§ Task goal
If a line in the records below contains the word "independente", copy it out.

§ Page-level text extractions
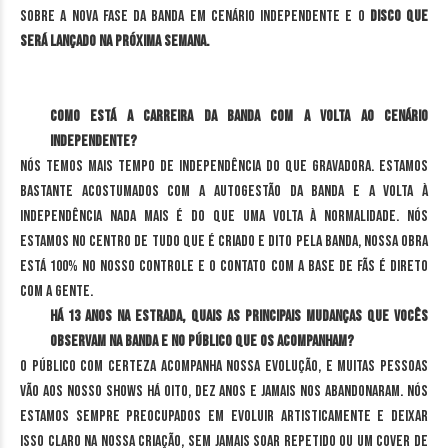
sobre a nova fase da banda em cenário independente e o
disco que
será lançado na próxima semana.
Como está a carreira da banda com a volta ao cenário
independente?
Nós temos mais tempo de independência do que gravadora. Estamos
bastante acostumados com a autogestão da banda e a volta à
independência nada mais é do que uma volta à normalidade. Nós
estamos no centro de tudo que é criado e dito pela banda, nossa obra
está 100% no nosso controle e o contato com a base de fãs é direto
com a gente.
Há 13 anos na estrada, quais as principais mudanças que vocês
observam na banda e no público que os acompanham?
O público com certeza acompanha nossa evolução, e muitas pessoas
vão aos nosso shows há oito, dez anos e jamais nos abandonaram. Nós
estamos sempre preocupados em evoluir artisticamente e deixar
isso claro na nossa criação, sem jamais soar repetido ou um cover de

§ Response to the exercise
sobre a nova fase da banda em cenário independente e o
independente?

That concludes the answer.